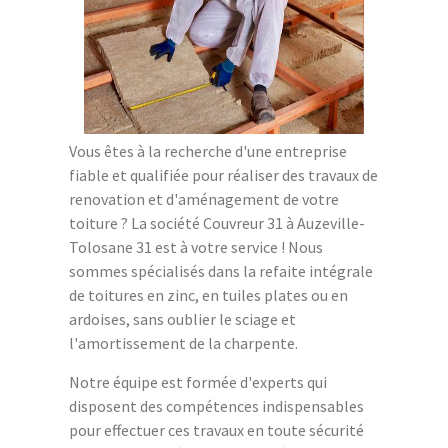
Vous êtes à la recherche d'une entreprise
fiable et qualifiée pour réaliser des travaux de
renovation et d'aménagement de votre
toiture ? La société Couvreur 31 à Auzeville-
Tolosane 31 est à votre service ! Nous
sommes spécialisés dans la refaite intégrale
de toitures en zinc, en tuiles plates ou en
ardoises, sans oublier le sciage et
l'amortissement de la charpente.
Notre équipe est formée d'experts qui
disposent des compétences indispensables
pour effectuer ces travaux en toute sécurité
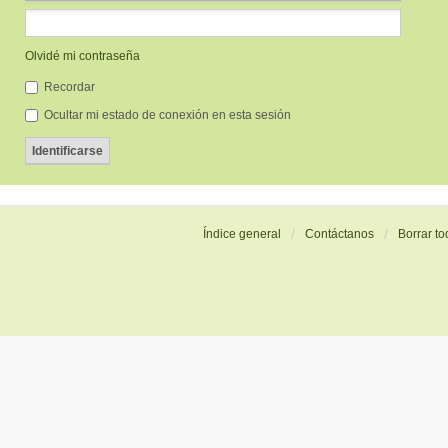
Olvidé mi contraseña
Recordar
Ocultar mi estado de conexión en esta sesión
Índice general
Contáctanos
Borrar to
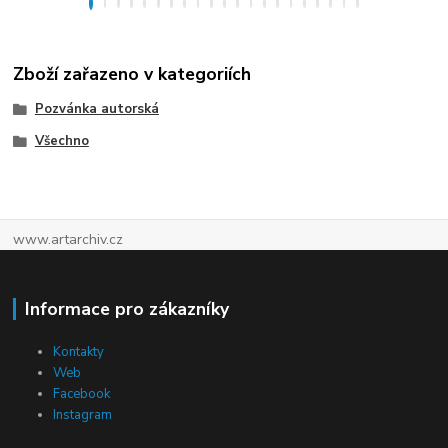
Zboží zařazeno v kategoriích
Pozvánka autorská
Všechno
www.artarchiv.cz
Informace pro zákazníky
Kontakty
Web
Facebook
Instagram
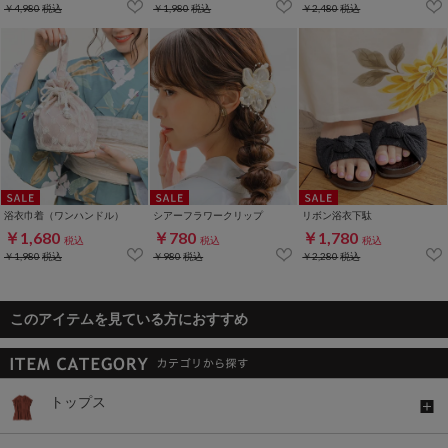
￥4,980
税込
￥1,980
税込
￥2,480
税込
浴衣巾着（ワンハンドル）
シアーフラワークリップ
リボン浴衣下駄
￥1,680
￥780
￥1,780
税込
税込
税込
￥1,980
税込
￥980
税込
￥2,280
税込
このアイテムを見ている方におすすめ
トップス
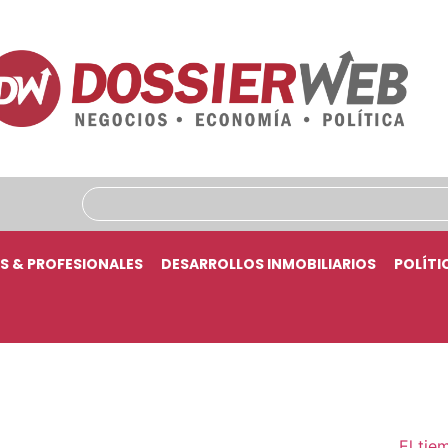
S & PROFESIONALES
DESARROLLOS INMOBILIARIOS
POLÍTI
El tie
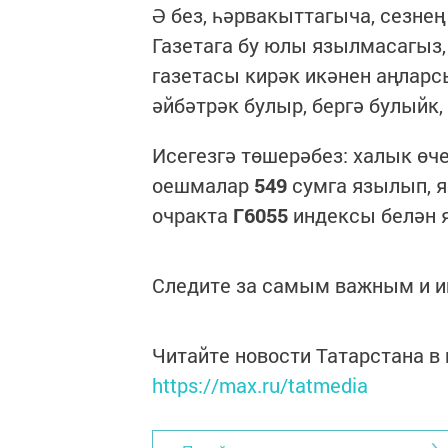
Ә без, һәрвакыттагыча, сезне
Газетага бу юлы язылмасагыз,
газетасы кирәк икәнен аңларс
әйбәтрәк булыр, бергә булыйк,
Исегезгә төшерәбез: халык өче
оешмалар
549
сумга язылып, я
очракта
Г6055
индексы белән я
Следите за самым важным и 
Читайте новости Татарстана 
https://max.ru/tatmedia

◆ ◆ ◆

Work item |
Print exactly, and only, the lines from the line containing "әйбәтрәк булыр, бергә" through the final line of the records, both included.

Response to the exercise |
әйбәтрәк булыр, бергә булыйк,
Исегезгә төшерәбез: халык өче
оешмалар
549
сумга язылып, я
очракта
Г6055
индексы белән я
Следите за самым важным и 
Читайте новости Татарстана 
https://max.ru/tatmedia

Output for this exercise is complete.